Most people know the big international anti-poverty organization Oxfam for its work on global food security and finding ways to feed the estimated 1 billion undernourished people on our planet. It brings its work on social justice, disaster relief and foreign aid reform to bear on this problem and others.
This November, Oxfam will add the broad topic of “inequality” to its global portfolio of initiatives that now includes agriculture; climate change; conflicts and disaster; health and education; and trade. Raymond C. Offenheiser, President of Oxfam America, gave a Seattle audience a brief, sneak preview of the new initiative at a reception for him and several Oxfam officials on July 7 while they were in town for Gates Foundation meetings. The reception was organized by Seattle-based Jonathan Scanlon, Senior Advocacy Advisor, Oxfam America, and cosponsored by Global Washington.
Offenheiser said much of the initiative on inequality will focus “on how do we ensure that future populations will have the same opportunities that many of us have for education, access to health, access to environmental services. There will be ample investments being made in many of these countries to enable them to have the chance to work their way out of poverty and to have the kind of social mobility that we have enjoyed in this country.”
Part of the challenge, said Offenheiser, is “how do we work collectively so that the benefits of development are flowing broadly and more equitably than perhaps they have in the last decade or so?”

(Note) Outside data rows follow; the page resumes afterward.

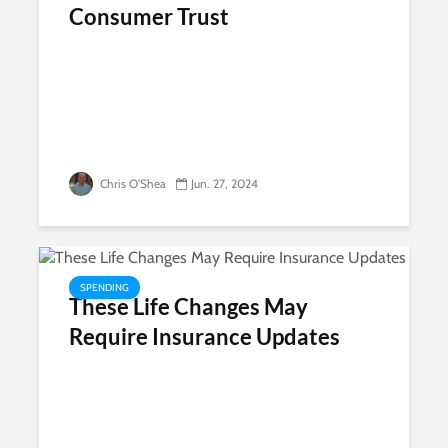
Consumer Trust
Chris O'Shea
Jun. 27, 2024
SPENDING
These Life Changes May
Require Insurance Updates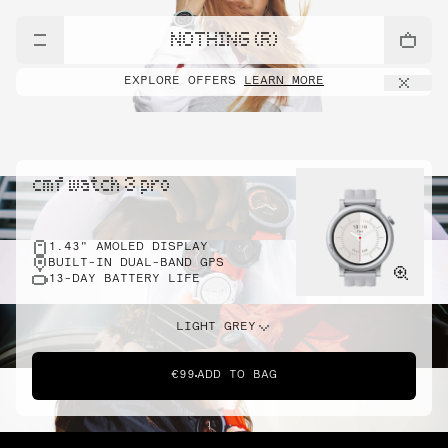
NOTHING (R)
EXPLORE OFFERS
LEARN MORE
cmf watch 3 pro
1.43" AMOLED DISPLAY
BUILT-IN DUAL-BAND GPS
13-DAY BATTERY LIFE
LIGHT GREY
€99
ADD TO BAG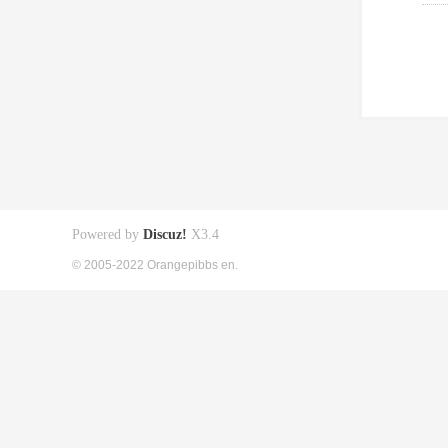
Powered by
Discuz!
X3.4
© 2005-2022 Orangepibbs en.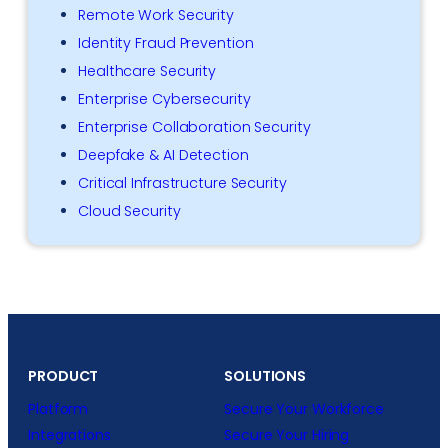
Remote Work Security
Identity Fraud Prevention
Healthcare Security
Enterprise Cybersecurity
Enterprise Collaboration Security
Deepfake & AI Detection
Critical Infrastructure Security
Cloud Security
PRODUCT
SOLUTIONS
Platform
Secure Your Workforce
Integrations
Secure Your Hiring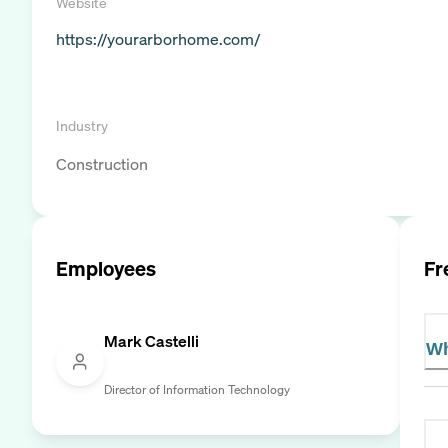
Website
https://yourarborhome.com/
Industry
Construction
Employees
Fr
Mark Castelli
Wh
Director of Information Technology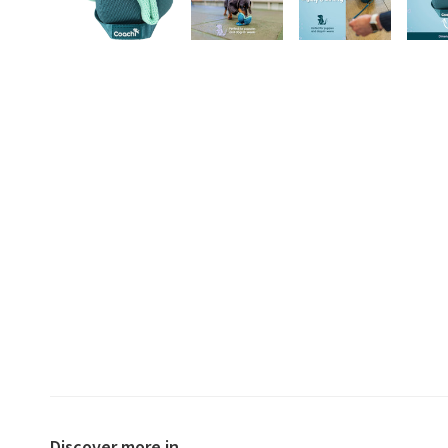
Discover more in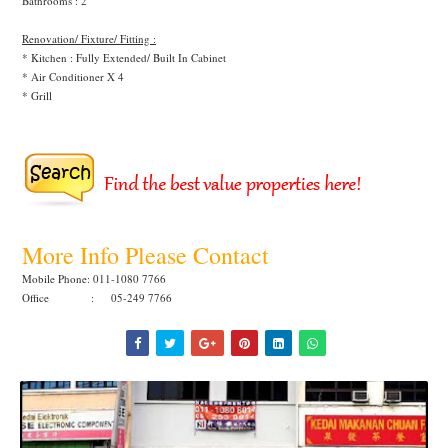
Bathrooms : 2
Renovation/ Fixture/ Fitting :
* Kitchen : Fully Extended/ Built In Cabinet
* Air Conditioner X 4
* Grill
More Info Please Contact
Mobile Phone: 011-1080 7766
Office : 05-249 7766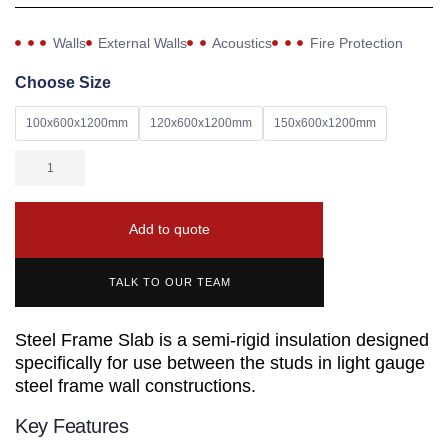
Walls
External Walls
Acoustics
Fire Protection
Choose Size
100x600x1200mm
120x600x1200mm
150x600x1200mm
Add to quote
TALK TO OUR TEAM
Steel Frame Slab is a semi-rigid insulation designed
specifically for use between the studs in light gauge
steel frame wall constructions.
Key Features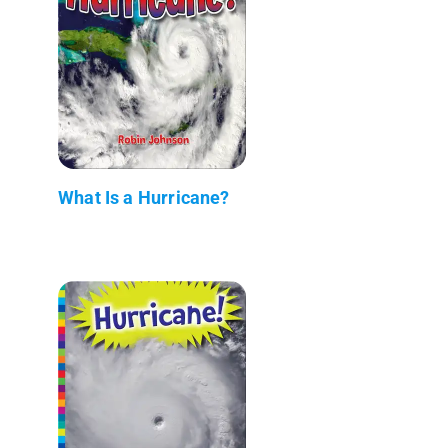
What Is a Hurricane?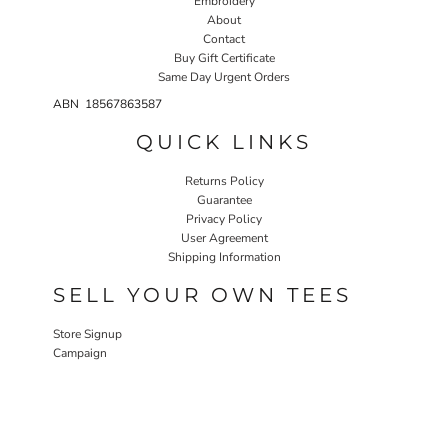
Embroidery
About
Contact
Buy Gift Certificate
Same Day Urgent Orders
ABN 18567863587
QUICK LINKS
Returns Policy
Guarantee
Privacy Policy
User Agreement
Shipping Information
SELL YOUR OWN TEES
Store Signup
Campaign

Oxfam gave a hint of this new direction during January’s annual World Economic Forum in Davos, Switzerland, when it released a study that found that the world’s 85 wealthiest people have the equivalent assets of the poorest 3 billion. That statistic and resulting news coverage went viral; Oxfam’s website recorded 96 million hits as a result, according to Offenheiser. “This is an issue that is becoming somewhat mainstream but there is a lot of work to be done on that,” he said.
Kevin Rousell is Oxfam’s head of inequality, financial development and essential services campaign. He was one of about a dozen Oxfam officials in Seattle for the Gates Foundation meetings. Rousell is based in Cape Town, South Africa, “one of the most unequal nations in world,” according to Rousell. “Apartheid ended in 1994. South Africa is more unequal today than it was then. We consider that immoral; we consider that something to fight against.”
Oxfam is one of about a dozen “anchor partners” funded by the Gates Foundation to work on major issues such as agricultural development in Africa, extractive industries and reform of the U.S. foreign aid system.
On the latter, Offenheiser said, “Oxfam believes we are at a turning point in the whole history of foreign aid. The kind of assistance our government has historically provided is diminishing as a percentage of the investments that are going into many poor countries. We all need to begin to focus on where is the new money going to come from? Many of the countries we work in have mining companies, they have oil, gas and minerals and there is a lot of wealth coming from those sources. Our objective there is can we actually ensure that some of that wealth, some of that new money coming in from taxes and royalties to governments, become development funds?”
Foreign direct investments from corporations and remittances home to families are other potential sources of aid revenue. “It could even mean that Oxfam will work on tax reform in developing countries so that, at the end of the day, we would be working ourselves out of a job because the revenues for development would be coming from the countries themselves rather than from American taxpayers.”